_Work item_: Among the entries below, copy every line that carries the word "Object".

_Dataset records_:
====================
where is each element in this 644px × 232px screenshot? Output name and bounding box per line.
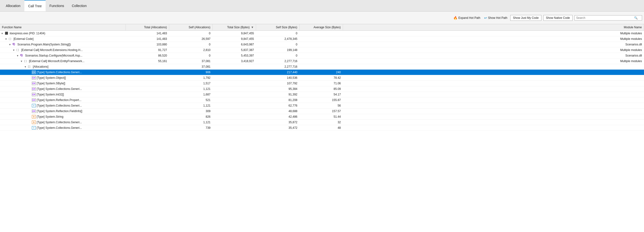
cell-self-alloc: 1,121: [169, 103, 212, 109]
tab-bar: Allocation Call Tree Functions Collectio…: [0, 0, 644, 12]
cell-avg-size: 56: [299, 103, 343, 109]
cell-self-alloc: 1,687: [169, 92, 212, 97]
cell-module: [343, 86, 644, 92]
cell-self-size: 2,277,716: [256, 59, 299, 64]
show-native-code-button[interactable]: Show Native Code: [543, 15, 572, 21]
table-row[interactable]: I [Type] System.Collections.Generi... 1,…: [0, 103, 644, 109]
table-row[interactable]: C# [Type] System.Collections.Generi... 9…: [0, 70, 644, 75]
col-header-total-size[interactable]: Total Size (Bytes) ▼: [212, 24, 256, 31]
cell-self-alloc: 309: [169, 109, 212, 114]
cell-self-alloc: 2,810: [169, 47, 212, 53]
cell-self-alloc: 1,121: [169, 86, 212, 92]
no-expand: [28, 110, 31, 113]
no-expand: [28, 127, 31, 129]
cell-total-size: [212, 109, 256, 114]
col-header-self-size[interactable]: Self Size (Bytes): [256, 24, 299, 31]
cell-total-size: [212, 92, 256, 97]
expand-down-icon[interactable]: ▼: [12, 49, 16, 52]
cell-total-size: [212, 103, 256, 109]
table-row[interactable]: ▼ { } [External Call] Microsoft.EntityFr…: [0, 59, 644, 64]
cell-avg-size: 48: [299, 125, 343, 131]
cell-avg-size: 32: [299, 120, 343, 125]
cell-total-size: 9,847,455: [212, 31, 256, 36]
table-row[interactable]: C# [Type] System.Reflection.FieldInfo[] …: [0, 109, 644, 114]
cell-avg-size: [299, 59, 343, 64]
cell-self-size: 2,277,716: [256, 64, 299, 70]
cell-self-size: 140,536: [256, 75, 299, 81]
cell-self-size: 48,688: [256, 109, 299, 114]
cell-module: Multiple modules: [343, 47, 644, 53]
cell-self-size: 217,440: [256, 70, 299, 75]
cell-total-alloc: [126, 109, 169, 114]
table-row[interactable]: I [Type] System.Collections.Generi... 73…: [0, 125, 644, 131]
col-header-module[interactable]: Module Name: [343, 24, 644, 31]
table-row[interactable]: C# [Type] System.Object[] 1,792140,53678…: [0, 75, 644, 81]
col-header-avg-size[interactable]: Average Size (Bytes): [299, 24, 343, 31]
function-name-text: [Type] System.Collections.Generi...: [37, 121, 82, 124]
tab-call-tree[interactable]: Call Tree: [24, 0, 46, 11]
cell-self-size: 0: [256, 42, 299, 47]
col-header-total-alloc[interactable]: Total (Allocations): [126, 24, 169, 31]
func-icon: f(): [12, 43, 16, 46]
expand-down-icon[interactable]: ▼: [1, 32, 4, 35]
function-name-text: [External Call] Microsoft.EntityFramewor…: [29, 60, 84, 63]
table-row[interactable]: ▼ [ ] [Allocations] 37,0812,277,716: [0, 64, 644, 70]
expand-down-icon[interactable]: ▼: [16, 54, 19, 57]
cell-function-name: C# [Type] System.Reflection.Propert...: [0, 97, 126, 103]
expand-down-icon[interactable]: ▼: [20, 60, 23, 63]
cell-self-alloc: 521: [169, 97, 212, 103]
cell-self-size: 62,776: [256, 103, 299, 109]
cell-module: [343, 92, 644, 97]
search-box[interactable]: 🔍: [574, 15, 642, 21]
cell-function-name: C# [Type] System.Collections.Generi...: [0, 86, 126, 92]
no-expand: [28, 99, 31, 102]
cell-function-name: C# [Type] System.SByte[]: [0, 81, 126, 86]
cell-module: [343, 120, 644, 125]
table-row[interactable]: ▼ f() Scenarios.Program.Main(System.Stri…: [0, 42, 644, 47]
table-row[interactable]: ▼ { } [External Call] Microsoft.Extensio…: [0, 47, 644, 53]
tab-allocation[interactable]: Allocation: [2, 0, 24, 11]
expand-hot-path-item[interactable]: 🔥 Expand Hot Path: [452, 16, 481, 20]
cell-avg-size: [299, 31, 343, 36]
ext-icon: { }: [9, 37, 12, 41]
cell-total-alloc: 55,161: [126, 59, 169, 64]
expand-down-icon[interactable]: ▼: [5, 38, 8, 40]
col-total-alloc-label: Total (Allocations): [144, 26, 167, 29]
cell-function-name: C# [Type] System.Object[]: [0, 75, 126, 81]
cell-total-size: [212, 125, 256, 131]
cell-total-alloc: 141,483: [126, 36, 169, 42]
table-row[interactable]: S [Type] System.Collections.Generi... 1,…: [0, 120, 644, 125]
show-hot-path-item[interactable]: ↩ Show Hot Path: [483, 16, 508, 20]
table-row[interactable]: C# [Type] System.SByte[] 1,517107,79271.…: [0, 81, 644, 86]
search-input[interactable]: [576, 16, 634, 20]
table-row[interactable]: C# [Type] System.Collections.Generi... 1…: [0, 86, 644, 92]
cell-total-size: [212, 81, 256, 86]
cell-function-name: ▼ f() Scenarios.Program.Main(System.Stri…: [0, 42, 126, 47]
tab-functions[interactable]: Functions: [46, 0, 68, 11]
cell-avg-size: [299, 42, 343, 47]
no-expand: [28, 71, 31, 74]
cell-function-name: ▼ { } [External Call] Microsoft.Extensio…: [0, 47, 126, 53]
table-row[interactable]: C# [Type] System.Int32[] 1,68791,39254.1…: [0, 92, 644, 97]
col-header-function[interactable]: Function Name: [0, 24, 126, 31]
table-row[interactable]: C# [Type] System.Reflection.Propert... 5…: [0, 97, 644, 103]
col-header-self-alloc[interactable]: Self (Allocations): [169, 24, 212, 31]
exe-icon: ⬛: [5, 32, 9, 35]
cell-self-alloc: 739: [169, 125, 212, 131]
cell-total-alloc: 91,727: [126, 47, 169, 53]
table-row[interactable]: S [Type] System.String 82642,48651.44: [0, 114, 644, 120]
cell-self-alloc: 1,792: [169, 75, 212, 81]
table-row[interactable]: ▼ f() Scenarios.Startup.Configure(Micros…: [0, 53, 644, 59]
cell-total-alloc: [126, 70, 169, 75]
table-row[interactable]: ▼ ⬛ iisexpress.exe (PID: 11404) 141,4830…: [0, 31, 644, 36]
cell-self-size: 35,472: [256, 125, 299, 131]
expand-down-icon[interactable]: ▼: [9, 43, 12, 46]
table-row[interactable]: ▼ { } [External Code] 141,48326,5979,847…: [0, 36, 644, 42]
cell-avg-size: [299, 36, 343, 42]
tab-collection[interactable]: Collection: [68, 0, 90, 11]
expand-down-icon[interactable]: ▼: [24, 66, 27, 68]
col-module-label: Module Name: [624, 26, 642, 29]
cell-avg-size: 71.06: [299, 81, 343, 86]
cell-function-name: I [Type] System.Collections.Generi...: [0, 103, 126, 109]
show-just-my-code-button[interactable]: Show Just My Code: [510, 15, 542, 21]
====================
_Exercise result_:
table-row[interactable]: C# [Type] System.Object[] 1,792140,53678…: [0, 75, 644, 81]
cell-function-name: C# [Type] System.Object[]: [0, 75, 126, 81]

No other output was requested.